Yesterday was Earth Day, and many many folks went out and Marched for Science. The photos show those folks mostly having a great time, a very good thing. We sent two marchers, both Spice and Smidgen marched in St Paul; the planners were expecting around 6,000 people; the cops later estimated over 10,000. Fox News is reporting 50,000. Interesting.
I was, of course, doing my bit; holding down my keyboard. Oh, and the farm. Old-timers here know I comment regularly on the NYT, as Greenpa; and WaPo (under an older name I'm too lazy to change). Sometimes folks like what I have to say. And that is the case right at the moment.
The New York Times Magazine is currently running their Climate Issue. That is a section you can reach without hitting a paywall; you can see what they're up to; what the NYT temperament is at the moment. If you're not familiar, they will let you read 10 articles a month free.
On that page you will find an article on How A Warming Planet Drives Human Migration. Whole populations attempting to "migrate" has been a major topic in the past couple years. Is climate change the cause? Almost entirely.
At the moment, my comment is the #1 Reader Pick. (If you should want to add your vote, I would not object.). I'm getting some good comments, too - even no trolls, yet!
I'm going to put the text of that comment here; since I know links and access are iffy these days:
"I was a speaker at the climate change conferences in 1988 (DC) and 1989 (Cairo) - and can tell you that all of this was fully predicted by us, back then. Also water wars and the rise of demagogues and authoritarian governments.
"It was not only predictable; we predicted it. A fantasy scientists often adhere to is that if they can explain the situation clearly, then humanity will of course respond with wise action. Ah, the irony.
"It is NOT that we do not have persons provably able to give good advice and predictions; it is that world-wide, our joint decision making processes are universally broken. We do not have one government of the planet capable of taking significant action.
"We know what to do. We just can't do it. That - is the problem."
I did, after Sandy, say bluntly "WE TOLD YOU SO." This is kind of the same thing; but a bit more polite (I believe in polite - first. Rude when necessary.) Interesting that my rude comment on Justin Gillis' "oh we can't be sure" article - and all other comments, many rude - have been deleted from the archives. But the story is still here.
Interesting today that most of the NYT readers looking at that article have chosen the I -told-you-so viewpoint to recommend. It's not an optimistic one. Which may be an optimistic observation, actually; if we're ever going to get off our collective butts and take serious action, the first thing that has to happen is we have to lose the complacent notion that somebody else will fix this.
Nobody else is going to fix this; government "policy" approaches are crippled, world-wide, and recent elections illustrate how easy it is for policy to be derailed by the next swing of the Perpetual Political Pendulum. The PPP. (Polka Dot Gallows humor...)
The March For Science showed there are still an abundance of sane and passionate humans out there. Keep that in mind. Join them; and remember your Newtonian Physics: momentum - takes Work to stop or alter.
Keep the momentum. Add to it. Act. Because, as one of the many great sign comments from yesterday's march has it:
My husband and I went to a local march - news says we had around 2,000 people, which is pretty good for our area. The march ended at the town common where a sustainability fair was being held and a bunch of different folks had booths sharing info on various sciences. There was a nice kid activities science table (I think some adults were interested too), including exemplars from trees (leaf and branch) and a microscope.
ReplyDeleteThe vendors were mostly what you'd expect - solar, hybrid and Tesla vehicles, electronic assist bicycles, etc.
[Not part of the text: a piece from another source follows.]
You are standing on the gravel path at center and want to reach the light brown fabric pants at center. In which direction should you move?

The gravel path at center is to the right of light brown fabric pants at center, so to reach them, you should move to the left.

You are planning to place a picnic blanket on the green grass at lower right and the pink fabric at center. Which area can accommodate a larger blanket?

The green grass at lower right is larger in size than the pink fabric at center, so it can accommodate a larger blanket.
Lots of artists/artisans - creative fabric containers, bags, hand towels and other everyday things made to last longer, soap, GF bbq sauce and energy snacks, essential oils (to support/replace at least OTC medicines), etc.
Living where I do, the local town had their tree warden at a booth as well, and the police were representing with the vehicles and one of the bikes was theirs too.
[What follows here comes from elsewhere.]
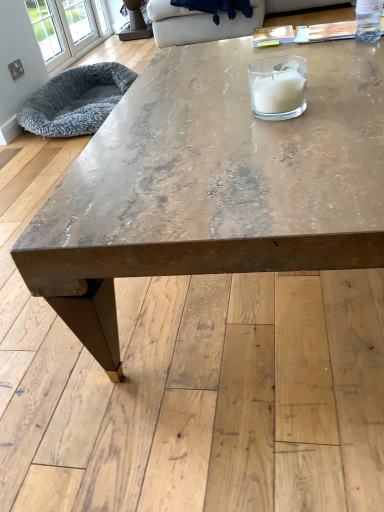 The width and height of the screenshot is (384, 512). In order to click on empty space that is to the right of white glass candle at upper center in this screenshot , I will do pyautogui.click(x=346, y=104).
Here's what stood out for me -- most of the science/information booths, whether on planting trees at the local school (Earth Guardian), making wildflower seed bombs, learning about climate science, permaculture, etc. -- were run by either college students or kids. And by kids I mean some were probably around 12-13 at most, not just high school kids.
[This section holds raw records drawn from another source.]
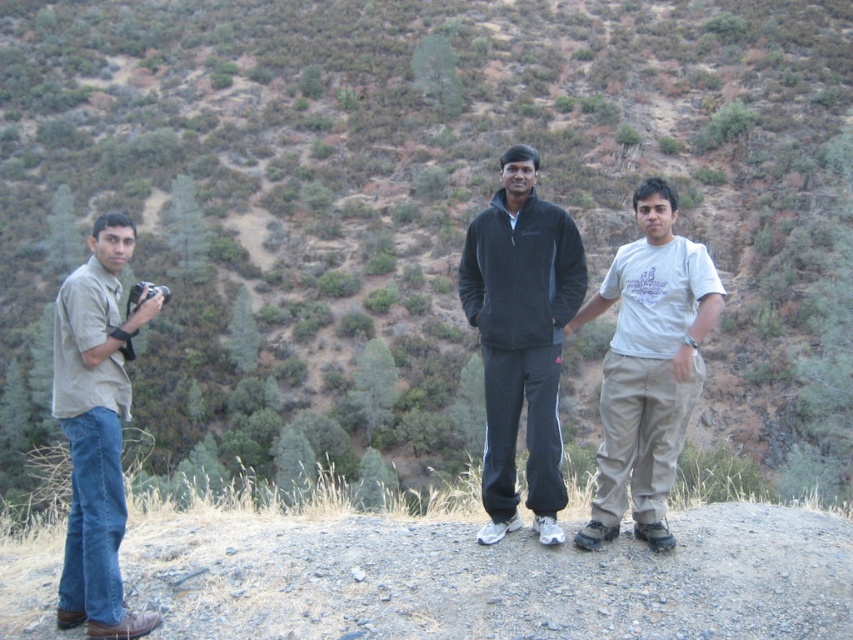 Question: Observing the image, what is the correct spatial positioning of black fleece tracksuit at center in reference to white cotton shirt at center?

Choices:
 (A) below
 (B) above

Answer: (B)

Question: Which object is positioned farthest from the black fleece tracksuit at center?

Choices:
 (A) white cotton shirt at center
 (B) beige cotton shirt at left
 (C) gray gravel at center

Answer: (B)

Question: Which of these objects is positioned farthest from the beige cotton shirt at left?

Choices:
 (A) black fleece tracksuit at center
 (B) white cotton shirt at center

Answer: (B)

Question: Is gray gravel at center below beige cotton shirt at left?

Choices:
 (A) no
 (B) yes

Answer: (B)

Question: Can you confirm if gray gravel at center is positioned below black fleece tracksuit at center?

Choices:
 (A) no
 (B) yes

Answer: (B)

Question: Among these objects, which one is farthest from the camera?

Choices:
 (A) beige cotton shirt at left
 (B) white cotton shirt at center

Answer: (B)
And a bunch of colleges students from various science programs were also at the march, some of whom were doing a film project as part of it. UMass has a new college that crosses other colleges to pull together what's needed to better understand what's happening to the planet, including how it got there (geo climate stuff), and to try to figure out ways to deal with what's changing (sustainability, adaptation).
Despite all that's happening, it was heartening that younger people are active on so many fronts. I'll be checking out some of the programs -- maybe I'll be able to take some short courses, maybe I can share my greenhouse project with some interested folks....definitely I'll be promoting the new programs to other people.
We definitely cannot and are not waiting for the big governments of the world to get their acts together.